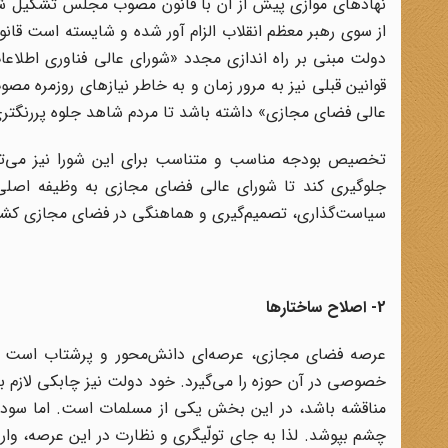
نهادهای موازی پیش از آن با قانون مصوب مجلس تشکیل شده
از سوی رهبر معظم انقلاب الزام آور شده و شایسته است قان
دولت مبنی بر راه اندازی مجدد «شورای عالی فناوری اطل
قوانین قبلی نیز به مرور زمان و به خاطر نیازهای روزمره م
عالی فضای مجازی» داشته باشد تا مردم شاهد جلوه پررنگتر
تخصیص بودجه مناسب و متناسب برای این شورا نیز می‌توا
جلوگیری کند تا شورای عالی فضای مجازی به وظیفه اصلی م
سیاست‌گذاری، تصمیم‌گیری و هماهنگی در فضای مجازی کش
2- اصلاح ساختارها
عرصه فضای مجازی، عرصه‌ای دانش‌محور و پرشتاب است ک
خصوصی در آن حوزه را می‌گیرد. خود دولت نیز چابکی لازم ب
مناقشه باشد، در این بخش یکی از مسلمات است. اما سود کل
چشم بپوشد. لذا به جای تولّیگری و نظارت در این عرصه، وارد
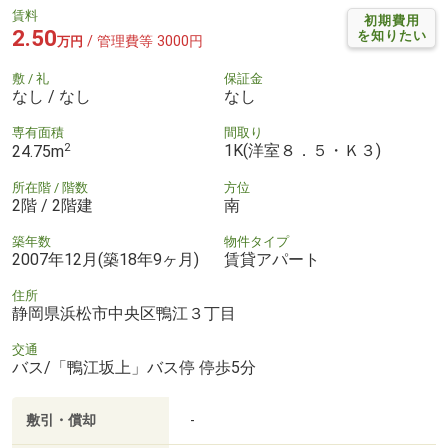
賃料
初期費用
2.50
を知りたい
/ 管理費等 3000円
万円
敷 / 礼
保証金
なし / なし
なし
専有面積
間取り
2
1K(洋室８．５・Ｋ３)
24.75m
所在階 / 階数
方位
2階 / 2階建
南
築年数
物件タイプ
2007年12月(築18年9ヶ月)
賃貸アパート
住所
静岡県浜松市中央区鴨江３丁目
交通
バス/「鴨江坂上」バス停 停歩5分
敷引・償却
-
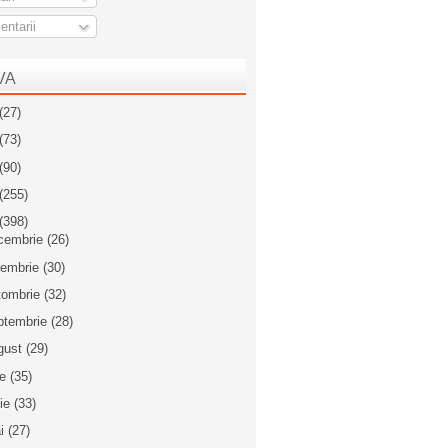
ntarii
VA
(27)
(73)
(90)
(255)
(398)
cembrie
(26)
iembrie
(30)
tombrie
(32)
ptembrie
(28)
gust
(29)
ie
(35)
nie
(33)
i
(27)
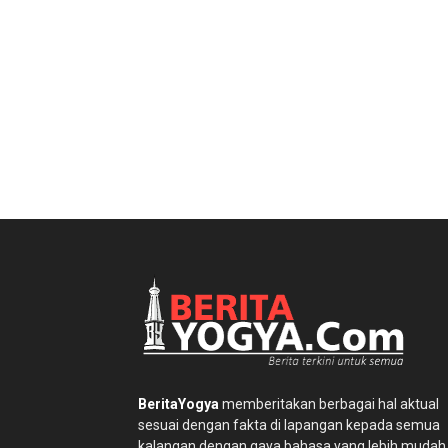
BeritaYogya
memberitakan berbagai hal aktual
sesuai dengan fakta di lapangan kepada semua
kalangan dengan gaya bahasa yang lebih mudah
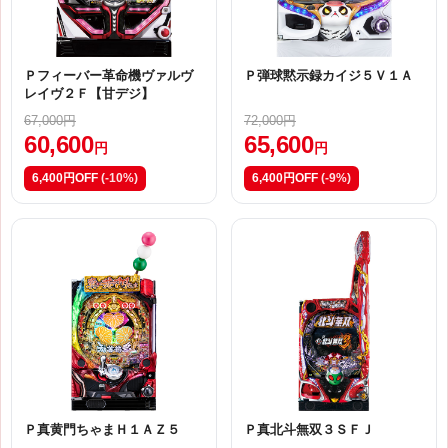
Ｐフィーバー革命機ヴァルヴ
Ｐ弾球黙示録カイジ５Ｖ１Ａ
レイヴ２Ｆ【甘デジ】
67,000円
72,000円
60,600
65,600
円
円
6,400円OFF
(-10%)
6,400円OFF
(-9%)
Ｐ真黄門ちゃまＨ１ＡＺ５
Ｐ真北斗無双３ＳＦＪ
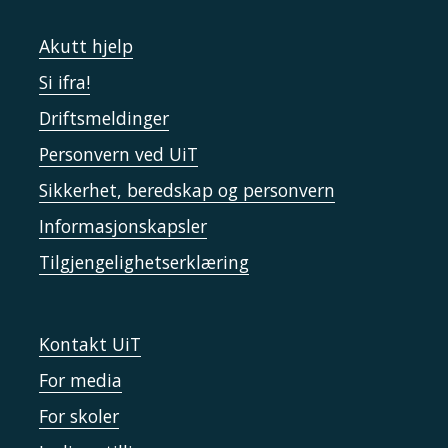
Akutt hjelp
Si ifra!
Driftsmeldinger
Personvern ved UiT
Sikkerhet, beredskap og personvern
Informasjonskapsler
Tilgjengelighetserklæring
Kontakt UiT
For media
For skoler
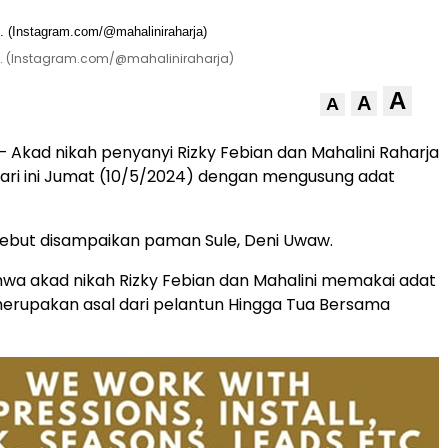
ah. (Instagram.com/@mahaliniraharja)
A
A
A
– Akad nikah penyanyi Rizky Febian dan Mahalini Raharja
hari ini Jumat (10/5/2024) dengan mengusung adat
sebut disampaikan paman Sule, Deni Uwaw.
hwa akad nikah Rizky Febian dan Mahalini memakai adat
erupakan asal dari pelantun Hingga Tua Bersama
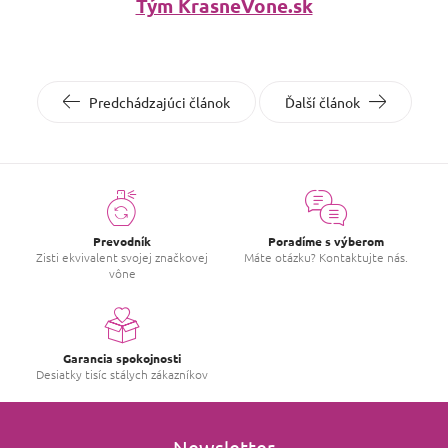
Tým KrasneVone.sk
Predchádzajúci článok
Ďalší článok
Prevodník
Poradíme s výberom
Zisti ekvivalent svojej značkovej
Máte otázku? Kontaktujte nás.
vône
Garancia spokojnosti
Desiatky tisíc stálych zákazníkov
Newsletter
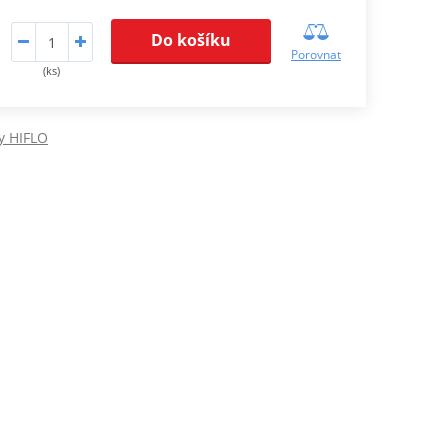
Do košíku
Porovnat
(ks)
ry HIFLO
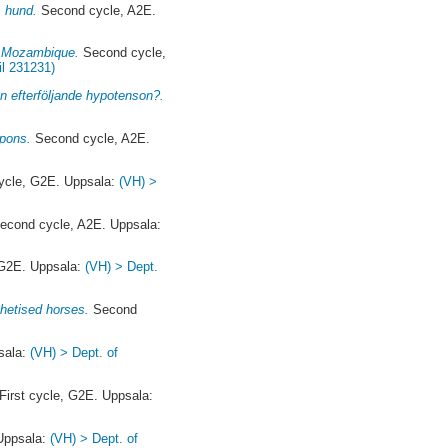
s hund.
Second cycle, A2E.
in Mozambique.
Second cycle,
il 231231)
en efterföljande hypotenson?.
spons.
Second cycle, A2E.
cycle, G2E. Uppsala:
(VH) >
econd cycle, A2E. Uppsala:
 G2E. Uppsala:
(VH) > Dept.
hetised horses.
Second
sala:
(VH) > Dept. of
First cycle, G2E. Uppsala:
 Uppsala:
(VH) > Dept. of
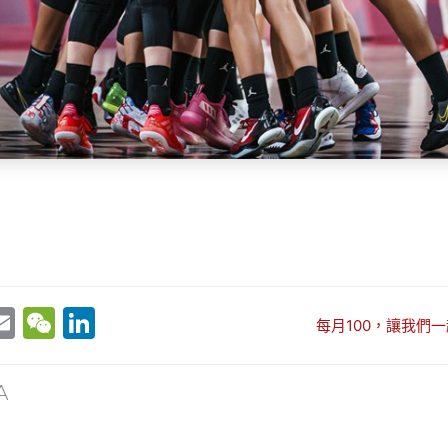
E
W
Li
每月100，讓我們一
w
m
e
n
t
ai
C
k
A
r
l
h
e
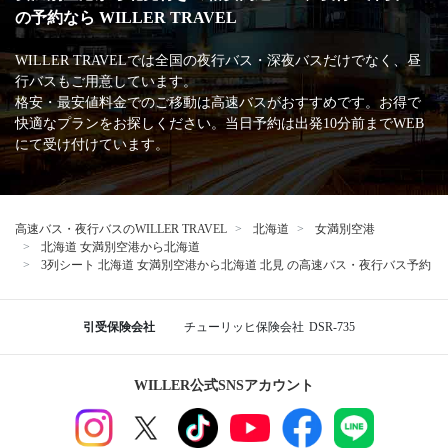
の予約なら WILLER TRAVEL
WILLER TRAVELでは全国の夜行バス・深夜バスだけでなく、昼
行バスもご用意しています。
格安・最安値料金でのご移動は高速バスがおすすめです。お得で
快適なプランをお探しください。当日予約は出発10分前までWEB
にて受け付けています。
高速バス・夜行バスのWILLER TRAVEL
北海道
女満別空港
北海道 女満別空港から北海道
3列シート 北海道 女満別空港から北海道 北見 の高速バス・夜行バス予約
引受保険会社
チューリッヒ保険会社
DSR-735
WILLER公式SNSアカウント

:: Activity ::
Start copying at the line that contains "の予約なら WILLER TRAVEL" and stop after the last line of the records, keeping every line exactly.

:: Response area ::
の予約なら WILLER TRAVEL
WILLER TRAVELでは全国の夜行バス・深夜バスだけでなく、昼
行バスもご用意しています。
格安・最安値料金でのご移動は高速バスがおすすめです。お得で
快適なプランをお探しください。当日予約は出発10分前までWEB
にて受け付けています。
高速バス・夜行バスのWILLER TRAVEL
北海道
女満別空港
北海道 女満別空港から北海道
3列シート 北海道 女満別空港から北海道 北見 の高速バス・夜行バス予約
引受保険会社
チューリッヒ保険会社
DSR-735
WILLER公式SNSアカウント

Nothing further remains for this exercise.